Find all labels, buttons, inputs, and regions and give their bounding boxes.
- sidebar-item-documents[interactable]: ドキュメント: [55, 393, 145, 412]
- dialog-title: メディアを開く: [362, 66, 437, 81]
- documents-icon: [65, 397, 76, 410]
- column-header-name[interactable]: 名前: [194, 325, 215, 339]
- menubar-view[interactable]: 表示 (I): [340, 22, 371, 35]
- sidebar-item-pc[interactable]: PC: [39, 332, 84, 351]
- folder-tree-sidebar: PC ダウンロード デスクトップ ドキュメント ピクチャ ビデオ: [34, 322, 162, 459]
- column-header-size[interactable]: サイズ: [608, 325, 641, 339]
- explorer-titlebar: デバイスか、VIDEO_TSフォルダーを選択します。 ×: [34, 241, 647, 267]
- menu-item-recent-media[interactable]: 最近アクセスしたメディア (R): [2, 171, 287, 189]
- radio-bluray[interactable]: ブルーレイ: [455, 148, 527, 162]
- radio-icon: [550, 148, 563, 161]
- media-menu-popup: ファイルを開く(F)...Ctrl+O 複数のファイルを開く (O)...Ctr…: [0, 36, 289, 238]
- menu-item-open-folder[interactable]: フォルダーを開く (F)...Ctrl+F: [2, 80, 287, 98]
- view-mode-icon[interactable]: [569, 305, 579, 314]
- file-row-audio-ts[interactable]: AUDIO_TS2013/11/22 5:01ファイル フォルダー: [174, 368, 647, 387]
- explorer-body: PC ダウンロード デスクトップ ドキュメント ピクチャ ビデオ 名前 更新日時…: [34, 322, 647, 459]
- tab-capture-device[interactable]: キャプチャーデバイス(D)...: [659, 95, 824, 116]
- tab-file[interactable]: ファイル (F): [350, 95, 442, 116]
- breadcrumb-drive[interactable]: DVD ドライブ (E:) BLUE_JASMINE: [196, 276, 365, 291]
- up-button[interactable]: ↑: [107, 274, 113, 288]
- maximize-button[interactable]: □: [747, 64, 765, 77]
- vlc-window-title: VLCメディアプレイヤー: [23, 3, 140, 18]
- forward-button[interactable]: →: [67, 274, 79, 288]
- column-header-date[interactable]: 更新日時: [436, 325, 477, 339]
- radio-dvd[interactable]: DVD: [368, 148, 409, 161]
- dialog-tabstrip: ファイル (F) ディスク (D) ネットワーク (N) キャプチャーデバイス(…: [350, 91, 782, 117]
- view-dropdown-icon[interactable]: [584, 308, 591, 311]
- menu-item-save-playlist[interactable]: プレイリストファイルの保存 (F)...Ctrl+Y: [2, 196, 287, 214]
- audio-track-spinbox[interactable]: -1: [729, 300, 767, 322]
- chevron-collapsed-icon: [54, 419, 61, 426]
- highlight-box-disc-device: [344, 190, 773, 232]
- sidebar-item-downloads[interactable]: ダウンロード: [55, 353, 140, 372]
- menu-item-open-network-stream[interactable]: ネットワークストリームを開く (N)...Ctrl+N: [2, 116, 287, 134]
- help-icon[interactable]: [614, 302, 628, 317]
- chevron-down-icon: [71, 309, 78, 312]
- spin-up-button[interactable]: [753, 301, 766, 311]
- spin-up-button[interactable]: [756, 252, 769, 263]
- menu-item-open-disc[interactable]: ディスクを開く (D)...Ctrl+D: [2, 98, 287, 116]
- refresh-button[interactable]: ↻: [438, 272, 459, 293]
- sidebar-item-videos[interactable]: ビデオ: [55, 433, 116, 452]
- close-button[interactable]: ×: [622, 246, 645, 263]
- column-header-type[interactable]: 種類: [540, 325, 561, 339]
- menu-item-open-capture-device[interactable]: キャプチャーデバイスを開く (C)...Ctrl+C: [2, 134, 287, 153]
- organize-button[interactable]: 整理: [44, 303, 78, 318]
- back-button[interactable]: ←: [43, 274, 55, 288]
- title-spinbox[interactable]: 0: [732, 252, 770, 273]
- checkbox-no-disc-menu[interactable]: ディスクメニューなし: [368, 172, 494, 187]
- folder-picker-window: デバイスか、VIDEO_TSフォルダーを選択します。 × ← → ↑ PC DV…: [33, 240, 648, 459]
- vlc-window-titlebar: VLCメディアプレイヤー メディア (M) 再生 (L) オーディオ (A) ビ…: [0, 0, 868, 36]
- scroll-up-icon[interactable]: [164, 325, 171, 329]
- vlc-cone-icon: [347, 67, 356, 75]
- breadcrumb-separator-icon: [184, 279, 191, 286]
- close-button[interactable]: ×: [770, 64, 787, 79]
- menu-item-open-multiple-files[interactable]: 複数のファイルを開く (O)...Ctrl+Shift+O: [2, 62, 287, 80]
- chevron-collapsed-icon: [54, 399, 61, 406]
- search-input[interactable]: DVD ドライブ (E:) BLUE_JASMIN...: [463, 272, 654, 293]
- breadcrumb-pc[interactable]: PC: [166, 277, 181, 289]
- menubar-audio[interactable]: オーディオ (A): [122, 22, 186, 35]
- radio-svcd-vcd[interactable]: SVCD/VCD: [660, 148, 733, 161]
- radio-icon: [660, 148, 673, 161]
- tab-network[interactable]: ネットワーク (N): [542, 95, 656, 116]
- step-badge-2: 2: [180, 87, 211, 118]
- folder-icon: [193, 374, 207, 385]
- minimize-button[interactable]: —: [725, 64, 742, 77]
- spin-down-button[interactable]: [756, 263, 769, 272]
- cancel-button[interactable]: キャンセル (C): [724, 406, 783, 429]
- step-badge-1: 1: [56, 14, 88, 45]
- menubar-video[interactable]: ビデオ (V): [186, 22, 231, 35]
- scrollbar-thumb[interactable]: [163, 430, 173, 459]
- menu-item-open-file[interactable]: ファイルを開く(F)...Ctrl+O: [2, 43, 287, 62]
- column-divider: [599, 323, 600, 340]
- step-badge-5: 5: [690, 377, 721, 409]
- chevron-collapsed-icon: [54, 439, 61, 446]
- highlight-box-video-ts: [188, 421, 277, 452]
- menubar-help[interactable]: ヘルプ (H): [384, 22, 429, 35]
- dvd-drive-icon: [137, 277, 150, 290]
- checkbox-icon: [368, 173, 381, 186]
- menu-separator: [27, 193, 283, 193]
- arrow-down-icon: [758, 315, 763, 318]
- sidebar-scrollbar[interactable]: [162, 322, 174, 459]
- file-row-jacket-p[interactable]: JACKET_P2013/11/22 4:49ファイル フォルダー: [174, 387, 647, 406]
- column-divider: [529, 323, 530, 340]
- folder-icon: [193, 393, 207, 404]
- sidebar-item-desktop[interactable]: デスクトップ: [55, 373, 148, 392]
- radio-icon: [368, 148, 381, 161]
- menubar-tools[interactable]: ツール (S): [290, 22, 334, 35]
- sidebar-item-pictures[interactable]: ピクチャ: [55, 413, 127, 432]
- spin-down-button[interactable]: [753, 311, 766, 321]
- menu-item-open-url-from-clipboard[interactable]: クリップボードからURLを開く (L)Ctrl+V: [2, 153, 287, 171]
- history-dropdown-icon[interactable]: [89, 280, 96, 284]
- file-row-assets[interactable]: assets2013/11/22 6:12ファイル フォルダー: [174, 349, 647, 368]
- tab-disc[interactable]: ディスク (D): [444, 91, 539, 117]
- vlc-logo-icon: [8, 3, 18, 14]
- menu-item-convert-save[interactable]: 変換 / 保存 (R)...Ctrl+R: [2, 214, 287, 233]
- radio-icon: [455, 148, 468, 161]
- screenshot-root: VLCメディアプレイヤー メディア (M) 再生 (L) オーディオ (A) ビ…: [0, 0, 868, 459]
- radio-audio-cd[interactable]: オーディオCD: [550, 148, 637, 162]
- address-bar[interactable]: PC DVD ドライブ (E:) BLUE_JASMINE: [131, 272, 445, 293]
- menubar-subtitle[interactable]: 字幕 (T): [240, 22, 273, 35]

-=-=-=-=-

ASSIGNMENT: Take the word "checkbox" and find each line of the material that contains it. Copy those lines.

SOLUTION TO THIS EXERCISE:
- checkbox-no-disc-menu[interactable]: ディスクメニューなし: [368, 172, 494, 187]
- checkbox-icon: [368, 173, 381, 186]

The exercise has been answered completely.